L’année 1645 fut celle d’une grande perte pour la musique anglaise. En pleine guerre civile, William Lawes est tué le 24 septembre lors du siège de Chester, bastion défendu par les royalistes fidèles à Charles Ier, où il avait été assigné à une position militaire sécurisée. La mort à 43 ans du petit frère d’Henry Lawes fut à juste titre perçue comme une tragédie par le monde musical de l’époque comme l’attestent plusieurs poèmes de Robert Herrick, Robert Heath ou encore John Tatham. Celui-ci, 5 ans après la mort du compositeur, écrit dans Ostella (1650) : « Who says Will Lawes is dead ? Had not his breath virtue enough to charm the Spleen of Death ? ».
C’est à partir des années 1630 que William Lawes compose la plus grande partie de son œuvre de musique de chambre lorsqu’il est intégré à la vie de la cour par l’entremise de son frère, obtenant en 1635 le poste de chanteur et luthiste de la musique du Roi. Son œuvre est traversée d’éclairs de génie, admirés aujourd’hui des violistes. Ses fantaisies pour 5 et 6 violes sont une référence pour tout le répertoire de consort de violes de gambe. William Lawes compose aussi la musique de plusieurs pièces de théâtre et Masques comme The Triumph of Peace et ses célèbres Royal Consorts intégrant notamment deux parties de théorbe. Tout au long de sa courte et brillante carrière de musicien, l’œuvre de William Lawes étonne par son audace harmonique et contrapuntique, proposant une synthèse entre le style polyphonique élisabéthain hérité des compositeurs de la Renaissance, la Seconda Pratica venue d’Italie et accompagnée de la basse continue ou bien encore la Suite de danses françaises. Assez peu connue aujourd’hui du grand public, elle resplendit par son inventivité et le choix des formations retenues. Ses Harp Consorts, probablement composés pour le cadre privé du Roi qui comptait dans ses rangs plusieurs harpistes, illustrent bien cet avant-gardisme et la créativité du compositeur, nous léguant l’une des premières partitions spécialement conçues pour la Harpe, accompagnée ici par la viole de gambe, le violon et le théorbe. Il est aujourd’hui difficile de savoir si l’œuvre était destinée à être jouée par une harpe triple ou par une harpe irlandaise chromatique car les deux instruments coexistaient à la cour.

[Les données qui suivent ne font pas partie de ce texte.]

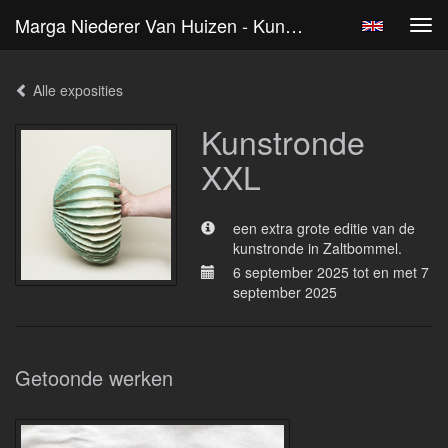
Marga Niederer Van Huizen - Kunstronde XXL
Tog
navi
Alle exposities
Kunstronde
XXL
een extra grote editie van de
kunstronde in Zaltbommel.
6 september 2025 tot en met 7
september 2025
Getoonde werken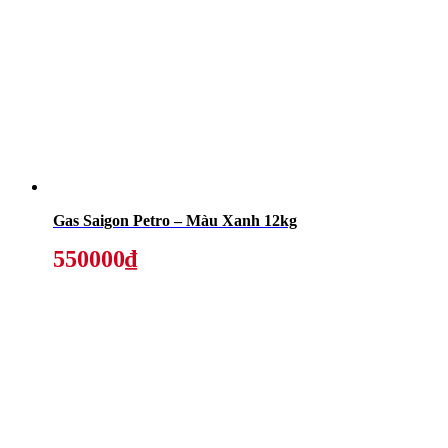
Gas Saigon Petro – Màu Xanh 12kg
550000₫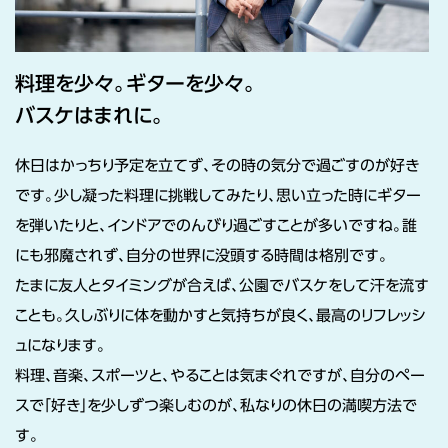
料理を少々。ギターを少々。
バスケはまれに。
休日はかっちり予定を立てず、その時の気分で過ごすのが好き
です。少し凝った料理に挑戦してみたり、思い立った時にギター
を弾いたりと、インドアでのんびり過ごすことが多いですね。誰
にも邪魔されず、自分の世界に没頭する時間は格別です。
たまに友人とタイミングが合えば、公園でバスケをして汗を流す
ことも。久しぶりに体を動かすと気持ちが良く、最高のリフレッシ
ュになります。
料理、音楽、スポーツと、やることは気まぐれですが、自分のペー
スで「好き」を少しずつ楽しむのが、私なりの休日の満喫方法で
す。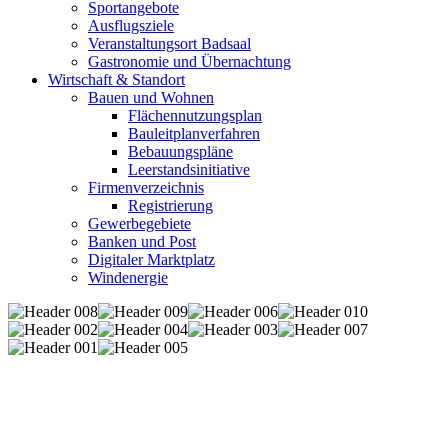
Sportangebote
Ausflugsziele
Veranstaltungsort Badsaal
Gastronomie und Übernachtung
Wirtschaft & Standort
Bauen und Wohnen
Flächennutzungsplan
Bauleitplanverfahren
Bebauungspläne
Leerstandsinitiative
Firmenverzeichnis
Registrierung
Gewerbegebiete
Banken und Post
Digitaler Marktplatz
Windenergie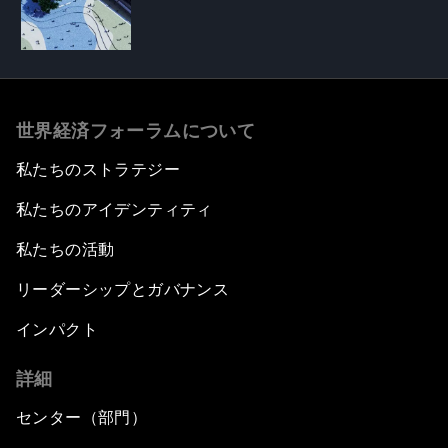
世界経済フォーラムについて
私たちのストラテジー
私たちのアイデンティティ
私たちの活動
リーダーシップとガバナンス
インパクト
詳細
センター（部門）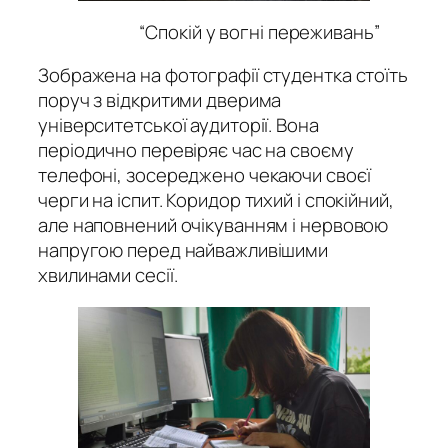
“Спокій у вогні переживань”
Зображена на фотографії студентка стоїть
поруч з відкритими дверима
університетської аудиторії. Вона
періодично перевіряє час на своєму
телефоні, зосереджено чекаючи своєї
черги на іспит. Коридор тихий і спокійний,
але наповнений очікуванням і нервовою
напругою перед найважливішими
хвилинами сесії.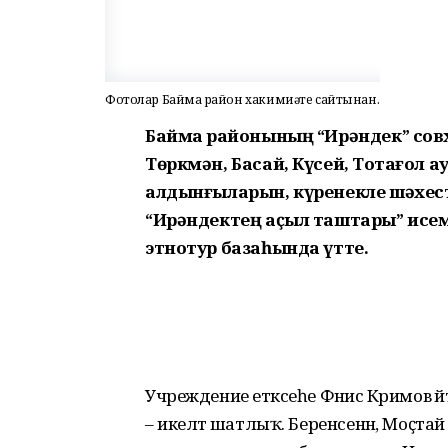
Фотолар Баймаҡ район хакимиәте сайтынан.
Баймаҡ районының “Ирәндек” совх
Төркмән, Басай, Күсей, Тоҡтағол
алдынғыларын, күренекле шәхест
“Ирәндектең аҫыл таштары” исе
этнотур базаһында үтте.
Учреждение етәксеһе Фәнис Кәримов 
– икеләтә шатлыҡ. Беренсенән, Моҫт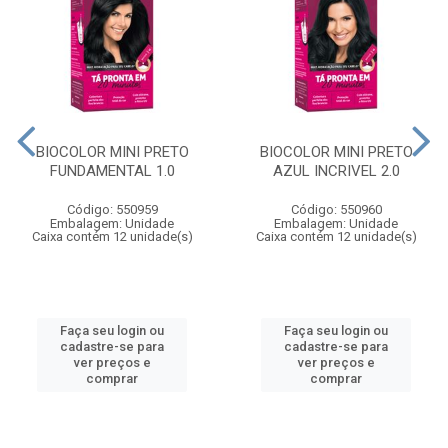
BIOCOLOR MINI PRETO
BIOCOLOR MINI PRETO
FUNDAMENTAL 1.0
AZUL INCRIVEL 2.0
Código: 550959
Código: 550960
Embalagem: Unidade
Embalagem: Unidade
Caixa contém 12 unidade(s)
Caixa contém 12 unidade(s)
Faça seu login ou
Faça seu login ou
cadastre-se para
cadastre-se para
ver preços e
ver preços e
comprar
comprar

Pour accompagner ces œuvres singulières, qui sont au centre de la nouvelle création de l’ensemble Près de votre oreille, nous avons choisi de présenter une partie encore moins connue de l’œuvre de William Lawes qui atteste bien du talent du musicien. Choice psalmes, publication posthume d’Henry Lawes en 1648, dévoile de sublimes psaumes mis en musique par son petit frère pour trois voix et basse continue. William Lawes ne fut jamais nommé Gentlemen of the Chapel Royal mais la nomination de son frère ainé à ce poste en 1626 lui permit probablement de faire entendre ses œuvres sacrées. Ces pièces n’ont aujourd’hui jamais été enregistrées et sont parfois d’une extravagance harmonique rare. L’élégie en hommage à John Tomkins, ou bien l’œuvre Judah in exile wanders illustrent particulièrement bien les libertés harmoniques prises par le compositeur pour servir une émotion puissante. Lighten mine eies, programme qui emprunte son titre à quelques vers extraits d’un psaume attribué au roi David (lui-même présumé harpiste), propose d’associer aux Harp consorts ces œuvres vocales passionnantes, injustement méconnues, qui semblent pouvoir nous toucher comme le fit la propre mort de William Lawes auprès de ses amis musiciens.